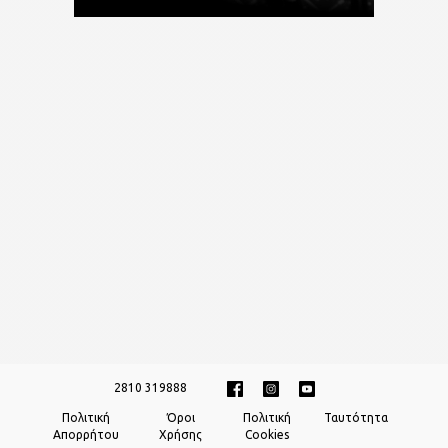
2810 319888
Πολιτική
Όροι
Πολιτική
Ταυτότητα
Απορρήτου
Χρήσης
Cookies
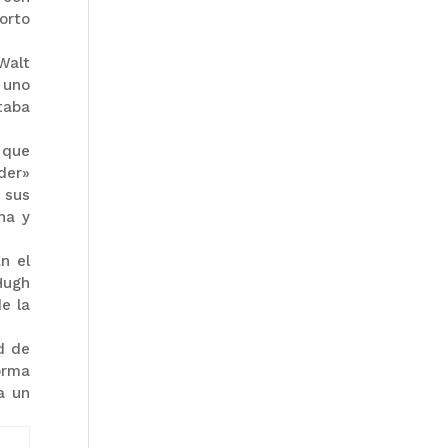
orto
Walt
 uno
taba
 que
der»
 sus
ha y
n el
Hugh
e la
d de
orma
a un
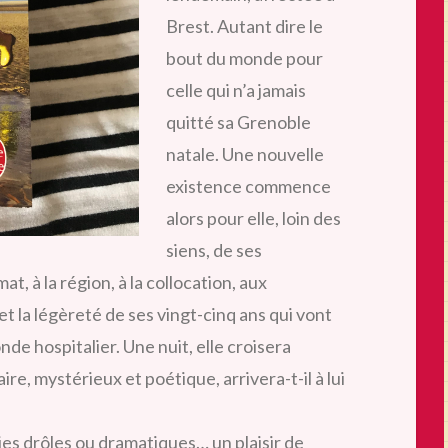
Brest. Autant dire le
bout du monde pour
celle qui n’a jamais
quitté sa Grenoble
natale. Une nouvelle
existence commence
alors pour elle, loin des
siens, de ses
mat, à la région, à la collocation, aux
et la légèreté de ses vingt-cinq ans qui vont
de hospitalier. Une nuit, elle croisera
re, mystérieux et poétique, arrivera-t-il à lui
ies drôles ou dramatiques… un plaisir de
──────────
» TASK: Exactly repeat the lines from the line that contains "alors pour elle, loin des" to the end of the entries, both included, and leave out all other lines.

» EXERCISE RESULT:
alors pour elle, loin des
siens, de ses
mat, à la région, à la collocation, aux
et la légèreté de ses vingt-cinq ans qui vont
de hospitalier. Une nuit, elle croisera
re, mystérieux et poétique, arrivera-t-il à lui
ies drôles ou dramatiques… un plaisir de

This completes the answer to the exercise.